We have made a lot of experiences with guests at the Ashram and of course, in the same way as I describe them here on my blog, there are guests who write blogs and they write about what they have seen and done in India. We often connect with them through social media – or are even connected before they arrive at the Ashram – so we read there, too, what they share with their friends. Sometimes I feel like telling the writers that they should travel a bit longer, live in India for some time, learn the language and live among Indians instead of surrounding yourself with other foreigners.

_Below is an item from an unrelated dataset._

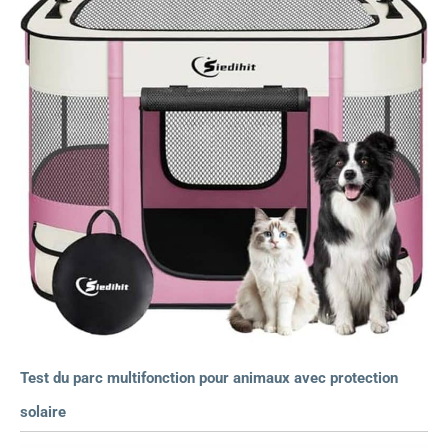
Test du parc multifonction pour animaux avec protection
solaire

Why am I saying this? I have seen so often that people come to India for two months, four weeks or even only two weeks and then write an article with advice saying ‘If you come to India you have to do this…’ or ‘Indians are like this…’. They give very strong statements not about their particular situation or experience. They generalize whatever they have seen and tell everyone that this is India.
Let me give you an example: in one blog I read a woman saying ‘Touching each other, even in friendship is a taboo in India! Nobody hugs each other, physical contact of any kind does not take place!’ I was so surprised to read such lines and wondered how she, in the time that she spent in India and especially at the Ashram, could have missed that people walk arm in arm, that they don’t hesitate placing a hand on each other’s shoulders and that especially friends are quite physical with each other? Yes, men and women in marriageable age don’t usually hug and touch each other very much, that is true. Particularly in friendships though, among men and among women, people are very close, also physically. This lady had just seen a small part of India and did obviously not look very closely – but she makes a statement about the whole of India, pitying everyone in the country for a lack of human touch which only exists in her mind.

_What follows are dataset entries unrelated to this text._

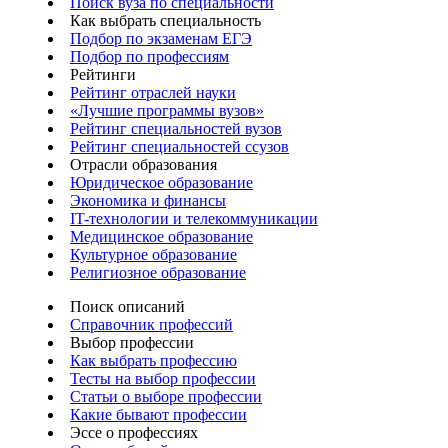
Поиск вуза по специальности
Как выбрать специальность
Подбор по экзаменам ЕГЭ
Подбор по профессиям
Рейтинги
Рейтинг отраслей науки
«Лучшие программы вузов»
Рейтинг специальностей вузов
Рейтинг специальностей ссузов
Отрасли образования
Юридическое образование
Экономика и финансы
IT-технологии и телекоммуникации
Медицинское образование
Культурное образование
Религиозное образование
Поиск описаний
Справочник профессий
Выбор профессии
Как выбрать профессию
Тесты на выбор профессии
Статьи о выборе профессии
Какие бывают профессии
Эссе о профессиях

While this woman described a negative impression of India, another blog writer surprised me when he rushed to a conclusion that was overly positive for this country. Yes, in India people live in joint families with their parents, aunts, cousins and other family members. It is a wonderful concept that I support and believe is right. At the Ashram, too, you have an example of a community that lives well together, without fights and tension that western people often expect to be unavoidable. That does not mean however what this writer assumed: ‘All over India there are families living in peace and harmony. They love each other, don’t fight for their parents’ money and property and manage to share it all unconditionally!’ Unfortunately not everything looks that bright in India either! Families have conflicts, just like everywhere and in many it is exactly that, money and inheritance, that lets them break apart. We are witnessing a trend towards separate homes right now – something this man might have found out in a talk with us but hardly just by watching the surrounding, as nobody shows their family problems to a stranger…
It is good that people tell of their experiences honestly and freely. Others get an impression of what India is like and may want to come, too. Just don’t jump to conclusions for an entire country, a whole culture and a complete society. What you have seen is only a small frame of a huge country with uncountable facets of life!